_PROBLEM REQUIREMENTS_. Transcribe every line from the one containing "Show me where" to the end of the listing, exactly as written, and leave out the pictures.

━━ DATA PROVIDED ━━

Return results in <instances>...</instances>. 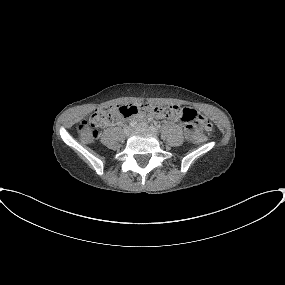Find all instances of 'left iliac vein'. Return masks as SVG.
<instances>
[{"label":"left iliac vein","instance_id":"4c4485c4","mask_svg":"<svg viewBox=\"0 0 285 285\" xmlns=\"http://www.w3.org/2000/svg\"><path fill=\"white\" fill-rule=\"evenodd\" d=\"M134 130L136 131L148 130V126L146 124L137 125L134 127Z\"/></svg>","mask_w":285,"mask_h":285}]
</instances>
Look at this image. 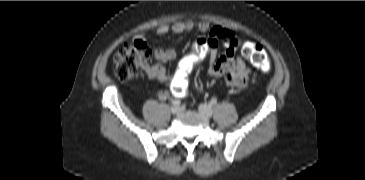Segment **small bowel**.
I'll return each mask as SVG.
<instances>
[{
	"mask_svg": "<svg viewBox=\"0 0 365 180\" xmlns=\"http://www.w3.org/2000/svg\"><path fill=\"white\" fill-rule=\"evenodd\" d=\"M197 30L201 37L197 40V50L194 55L182 59L174 71L169 72L161 65H149L144 68L146 74L151 78L173 83L179 79L186 70H190L198 60L207 62V73L211 78H224L226 83L238 90L247 88L251 74L250 68L244 59L236 55L240 44L237 32L222 26H210L205 22L186 21L177 22L172 25H162L157 28L156 33L164 36L170 33L180 34ZM140 40V39H139ZM220 44L226 48L225 54H219ZM153 56L160 62H169L176 56L173 49L165 46L155 47ZM167 97L166 91L158 93V98L164 100Z\"/></svg>",
	"mask_w": 365,
	"mask_h": 180,
	"instance_id": "1",
	"label": "small bowel"
}]
</instances>
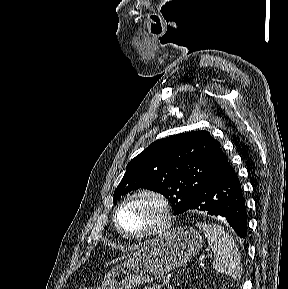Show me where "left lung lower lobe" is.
Listing matches in <instances>:
<instances>
[{
	"label": "left lung lower lobe",
	"instance_id": "1",
	"mask_svg": "<svg viewBox=\"0 0 288 289\" xmlns=\"http://www.w3.org/2000/svg\"><path fill=\"white\" fill-rule=\"evenodd\" d=\"M193 209L224 217L239 237H246L245 198L240 181L228 161L197 194L186 211Z\"/></svg>",
	"mask_w": 288,
	"mask_h": 289
}]
</instances>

━━━

_TASK RESPONSE_.
Show me where "left lung lower lobe" is.
Listing matches in <instances>:
<instances>
[{
	"label": "left lung lower lobe",
	"instance_id": "1",
	"mask_svg": "<svg viewBox=\"0 0 288 289\" xmlns=\"http://www.w3.org/2000/svg\"><path fill=\"white\" fill-rule=\"evenodd\" d=\"M193 209L224 217L239 237H246L245 198L240 181L228 161L197 194L186 211Z\"/></svg>",
	"mask_w": 288,
	"mask_h": 289
}]
</instances>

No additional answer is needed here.